The door opens instead to a new wave. Valentin Barco, the 21-year-old now at Strasbourg, is called up, as is fellow 21-year-old Nicolas Paz. Palmeiras forward Jose Manuel Lopez, who only made his international debut last year, also earns a place in the travelling party. They enter a dressing room still dominated by the Qatar champions, but with room to grow into the next cycle.
The road through North America
The biggest World Cup in history begins on June 11, spread across three countries. Argentina start five days later, facing Algeria in Kansas City. Austria and Jordan complete a group that, on paper, should suit the reigning champions, but offers enough awkward questions to keep them honest.

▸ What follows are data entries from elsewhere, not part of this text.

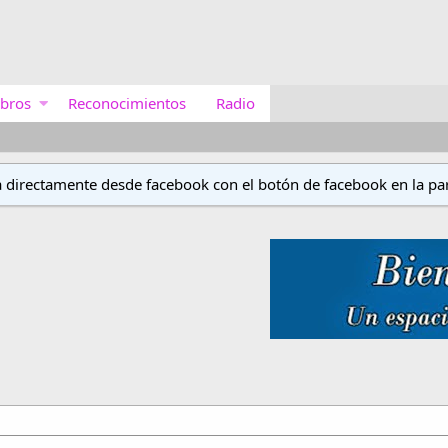
bros
Reconocimientos
Radio
a directamente desde facebook con el botón de facebook en la par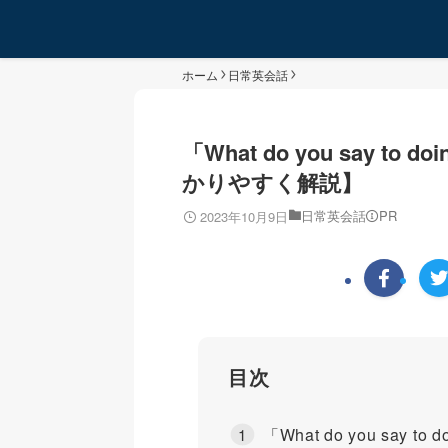
ホーム
日常英会話
「What do you say 
かりやすく解説】
日常英会話
PR
2023年10月9日
目次
「What do you say 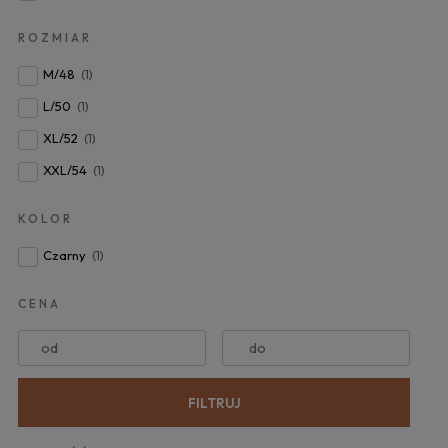
ROZMIAR
M/48
(1)
L/50
(1)
XL/52
(1)
XXL/54
(1)
KOLOR
Czarny
(1)
CENA
od
do
FILTRUJ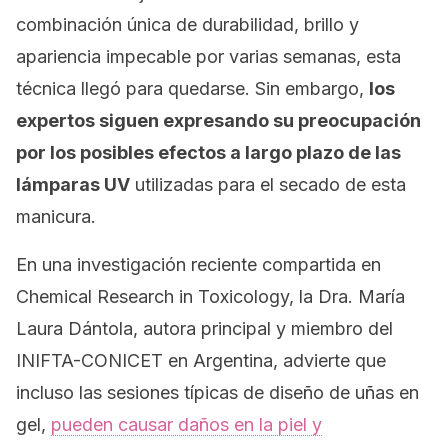
combinación única de durabilidad, brillo y
apariencia impecable por varias semanas, esta
técnica llegó para quedarse. Sin embargo,
los
expertos siguen expresando su preocupación
por los posibles efectos a largo plazo de las
lámparas UV
utilizadas para el secado de esta
manicura.
En una investigación reciente compartida en
Chemical Research in Toxicolog
y, la Dra. María
Laura Dántola, autora principal y miembro del
INIFTA-CONICET en Argentina, advierte que
incluso las sesiones típicas de diseño de uñas en
gel,
pueden causar daños en la piel y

Before that, Scaloni will tune his side in the United States with friendlies against Honduras on June 6 and Iceland on June 9. Those matches will be watched closely for signs of Messi’s sharpness and Romero’s fitness, and for hints about how the younger players might be used.

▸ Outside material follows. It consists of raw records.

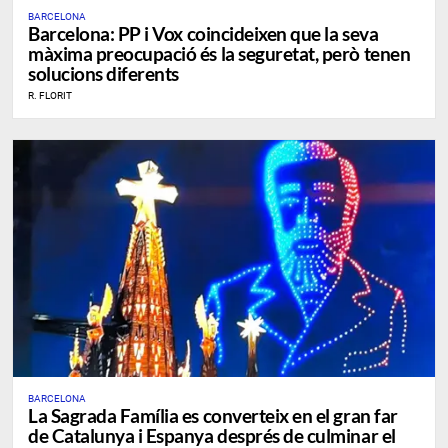
BARCELONA
​Barcelona: PP i Vox coincideixen que la seva
màxima preocupació és la seguretat, però tenen
solucions diferents
R. FLORIT
BARCELONA
La Sagrada Família es converteix en el gran far
de Catalunya i Espanya després de culminar el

Argentina travel with experience not just in their own camp. Messi is set to join an exclusive club of three: along with Portuguese forward Cristiano Ronaldo and Mexican goalkeeper Guillermo Ochoa, he is expected to appear at a sixth World Cup. It is a statistic that underlines not only his longevity, but the weight of history that will follow every touch.
Argentina’s 2026 World Cup squad
- Goalkeepers: Emiliano Martinez (Aston Villa, ENG), Geronimo Rulli (Marseille, FRA), Juan Musso (Atletico Madrid, ESP)
- Defenders: Gonzalo Montiel (River Plate, ARG), Nahuel Molina (Atletico Madrid, ESP), Lisandro Martinez (Manchester United, ENG), Nicolas Otamendi (Benfica, POR), Leonardo Balerdi (Olympique Marseille, FRA), Cristian Romero (Tottenham Hotspur, ENG), Facundo Medina (Marseille, FRA), Nicolas Tagliafico (Lyon, FRA)
- Midfielders: Leandro Paredes (Boca Juniors, ARG), Rodrigo de Paul (Inter Miami, USA), Exequiel Palacios (Bayer Leverkusen, GER), Enzo Fernandez (Chelsea, ENG), Alexis MacAllister (Liverpool, ENG), Giovani Lo Celso (Real Betis, ESP), Valentin Barco (Strasbourg)
The cast is set. The champion returns with its captain, its core, and just enough new faces to hint at a future beyond him. The only unknown now is how many more World Cup nights Lionel Messi has left in him – and how far he can drag Argentina one more time.